The gun felt light in her hands, lighter than it ever had before, and she felt, in her heart that perhaps it was because the gun would set her free. Free from her guilt and her pain, from her sorrow.

Free from this life, this tragedy, this hatred she felt for herself over the way she'd ended first their love, and then their lives. She felt the last painful beat of her heart, the shards of a broken soul compressing it like a vice, as she lifted the gun to her head and shot, the bloodstained photograph still in her hands.

Life is short but this time it was bigger
Than the strength she had to get up off her knees

It wasn't until mid-morning, after she'd been several hours late for work, that people began to worry, and Gibbs sent McGee and Agent Hannah Smith to Ziva's apartment, to ensure that she was okay.

The whole thing seemed eerily familiar to McGee, as he opened the door to find the apartment in a similar disarray to that of Tony's when he'd gone there - at Ziva's phone call - to process the scene. Messy, with a strong smell of alcohol, and the smell of sadness, if such a thing had a smell.
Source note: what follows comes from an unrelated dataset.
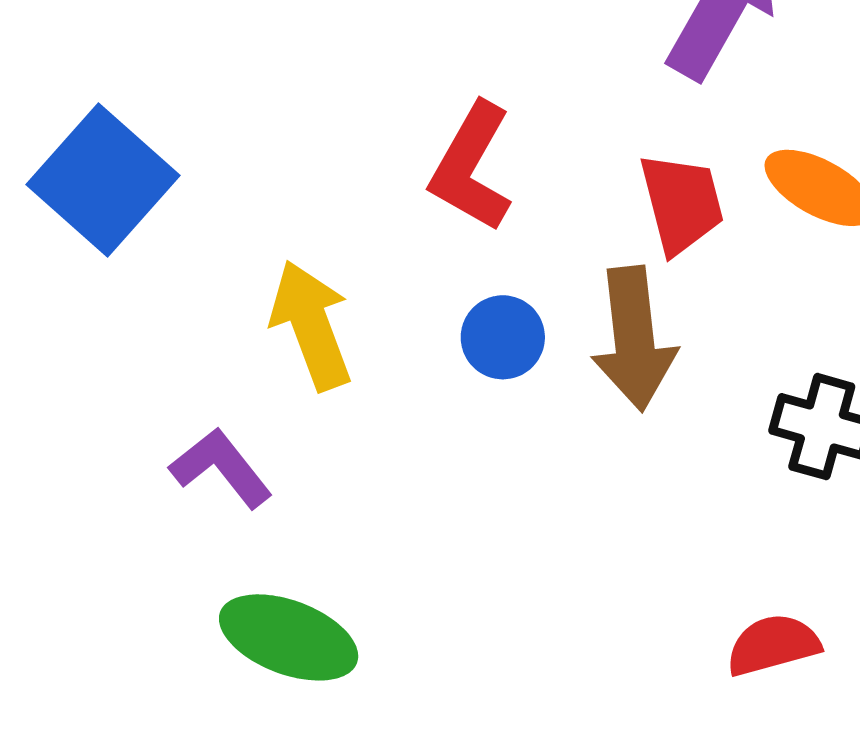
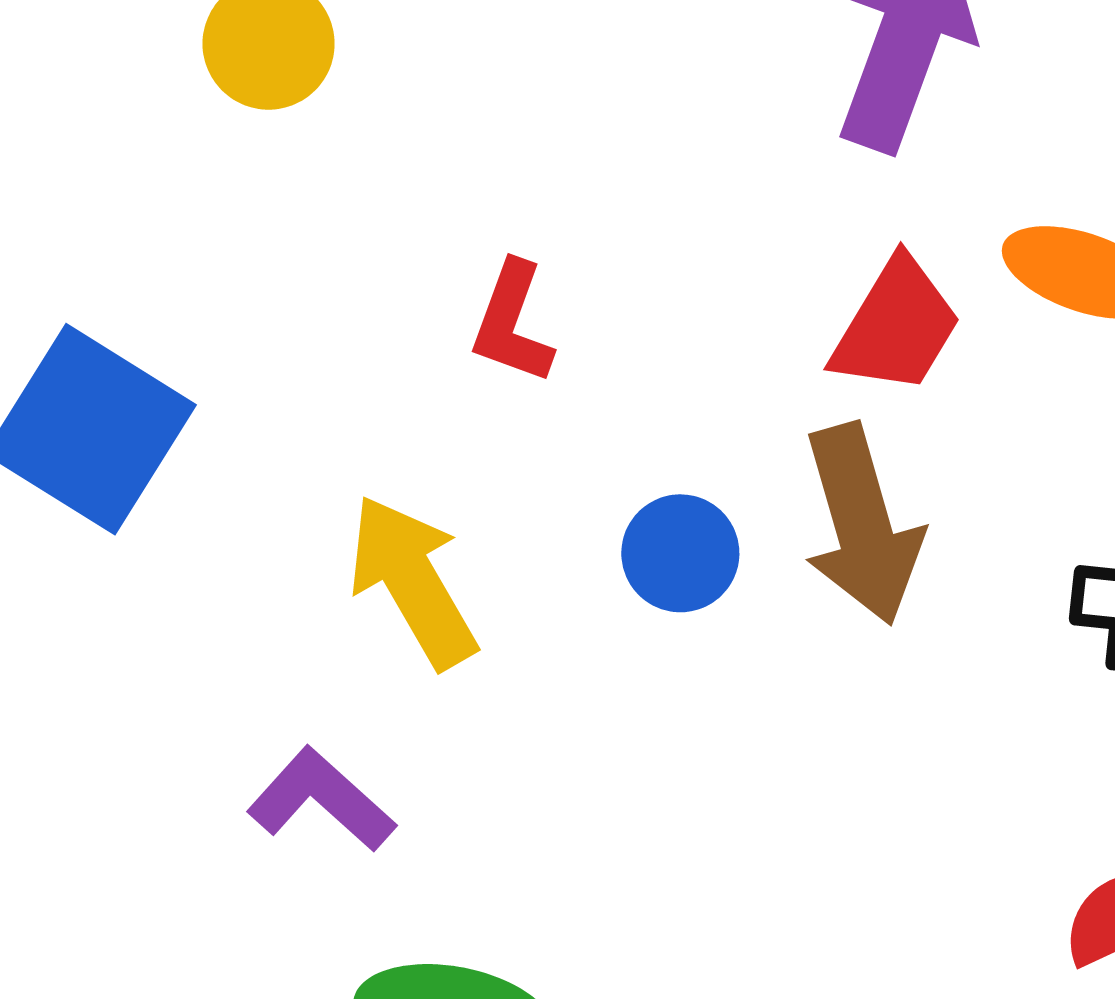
red L-shape: (471, 167) -> (512, 323), moved, size x0.7
red trapezoid: (682, 203) -> (896, 326), turned 55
He rounded the corner into the living room, and stopped dead in his tracks when he saw her body.

We found her with her face down in the pillow
Clinging to his picture for dear life

McGee recognized the photograph instantly. It was the same one he'd found at the scene of Tony's suicide, and it now had fresh bloodstains. The two lovers together in the photograph, in bloodstains, and in death.

As he called his boss to the scene, an intense sadness washed over him, and McGee couldn't stop the tears that flowed from his eyes as he allowed the world to move around him, continuing on in life while his two friends, the lovers, would finally be together for eternity in death.

We laid her next to him beneath the willow
While the angels sang a whiskey lullaby

La La La La La La La
La La La La La La La...

La La La La La La La
La La La La La La La...


Now how's that for depressing? If you know the song, and you hear the "la la la" part while reading this, it's haunting, isn't it? I don't usually do this sort of thing, so hopefully I got it out of my system and I can go back to lighter, funny things, or at least hot, steamy things. Haha! Well I hope you enjoyed it regardless.